Surgical intervention in PDD is not straightforward. The results of combined orbital and optic canalicular decompression have been reported in two patients. However, tomography of the optic canals and orbital roofs performed 8 months to 1 year postoperatively demonstrated complete reconstitution of the surgically resected bone.10 17 Interestingly, the skull radiographs and CT scans of our third patient demonstrated a lack of bony regrowth following the removal of both the vertical and orbital portions of the frontal bone as part of the orbital decompression performed 31 years earlier.

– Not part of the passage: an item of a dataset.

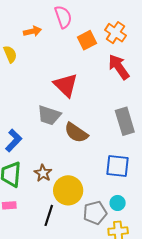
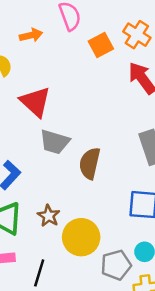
red triangle: (66, 85) -> (35, 102), moved
brown semicircle: (76, 133) -> (90, 163), turned 70
black line: (49, 215) -> (39, 273), moved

Regardless of whether or not surgical intervention is indicated in patients with PDD, the definitive treatment of such patients is likely to rest in the long term control of the abnormal formation of bone. The administration of systemic corticosteroids has been shown to decrease the abnormally high diaphyseal uptake of 99m-technetium methylene diphosphonate, which is thought to represent focal osteoblastic overactivity.24 Steroids are also effective in alleviating limb pain and muscle weakness and improve the quality of life although not necessarily altering the course of the disease.25Biphosphonates such as disodium etidronate are adsorbed onto hydroxyapatite crystals reducing their rate of growth and dissolution and retarding the mineralisation of osteoid and therefore, the rate of bone turnover. Our third patient failed to benefit symptomatically, biochemically, or radiologically from a 4 month therapeutic trial of etidronate. The only other report of the use of this drug in PDD is limited to one case report in which the elevation in alkaline phosphatase activity was reduced but not normalised after 7 weeks of treatment.26 Calcitonin has been used to treat the bone pain and neurological complications of Paget’s disease, but we are unaware of any reports of its use in patients with PDD. Neither our first nor our third patient improved after short therapeutic trials of calcitonin.
In summary, the visual loss documented in at least two of the three patients described above appears to be solely attributable to raised ICP. Normalisation of the ICP has led to an improvement and stabilisation of the visual function in all three patients.
We thank the three patients for permission to report their cases.